Pull every line with "lodowym" from the data.

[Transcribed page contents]

****

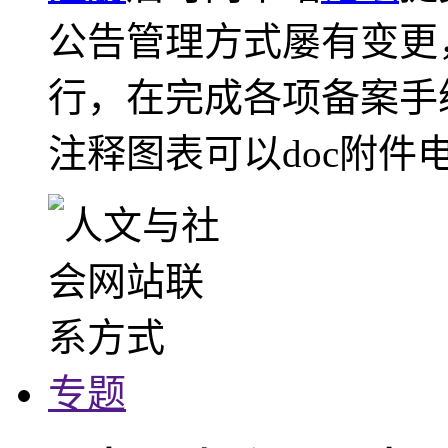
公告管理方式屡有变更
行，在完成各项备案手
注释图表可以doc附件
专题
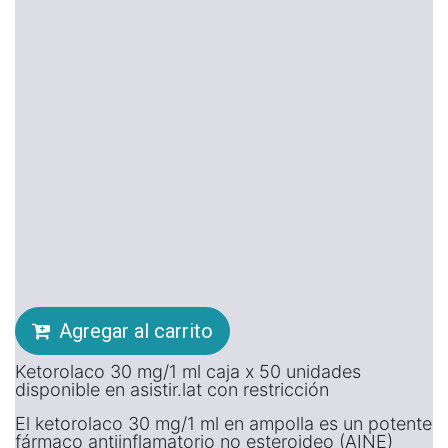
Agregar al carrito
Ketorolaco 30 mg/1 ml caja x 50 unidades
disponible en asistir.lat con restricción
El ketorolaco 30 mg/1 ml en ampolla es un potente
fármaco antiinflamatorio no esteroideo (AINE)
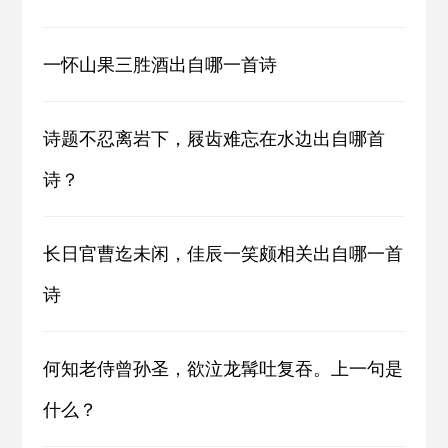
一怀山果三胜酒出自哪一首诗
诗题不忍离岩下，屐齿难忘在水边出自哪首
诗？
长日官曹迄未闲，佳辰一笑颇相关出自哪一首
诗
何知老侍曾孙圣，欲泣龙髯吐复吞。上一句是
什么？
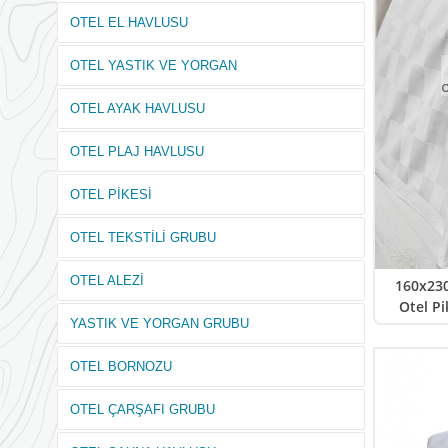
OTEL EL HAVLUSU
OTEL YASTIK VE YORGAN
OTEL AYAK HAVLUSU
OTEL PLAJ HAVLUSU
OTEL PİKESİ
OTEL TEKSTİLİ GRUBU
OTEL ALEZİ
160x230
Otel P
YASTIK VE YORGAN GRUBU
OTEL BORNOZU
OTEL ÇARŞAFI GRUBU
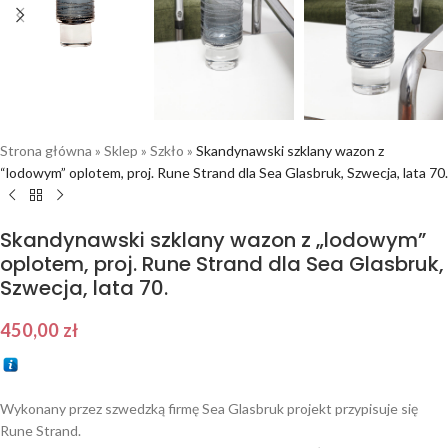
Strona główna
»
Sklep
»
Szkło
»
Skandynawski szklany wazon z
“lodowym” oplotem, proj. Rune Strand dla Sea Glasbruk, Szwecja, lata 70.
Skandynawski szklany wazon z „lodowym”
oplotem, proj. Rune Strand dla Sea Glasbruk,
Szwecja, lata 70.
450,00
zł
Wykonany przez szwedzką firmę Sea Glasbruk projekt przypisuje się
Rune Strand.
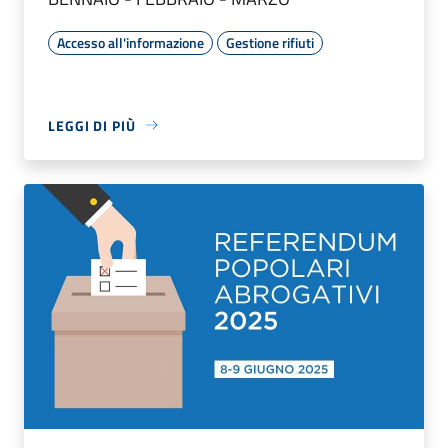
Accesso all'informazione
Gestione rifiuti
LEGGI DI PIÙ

****

- **Output**:
“lodowym” oplotem, proj. Rune Strand dla Sea Glasbruk, Szwecja, lata 70.
Skandynawski szklany wazon z „lodowym”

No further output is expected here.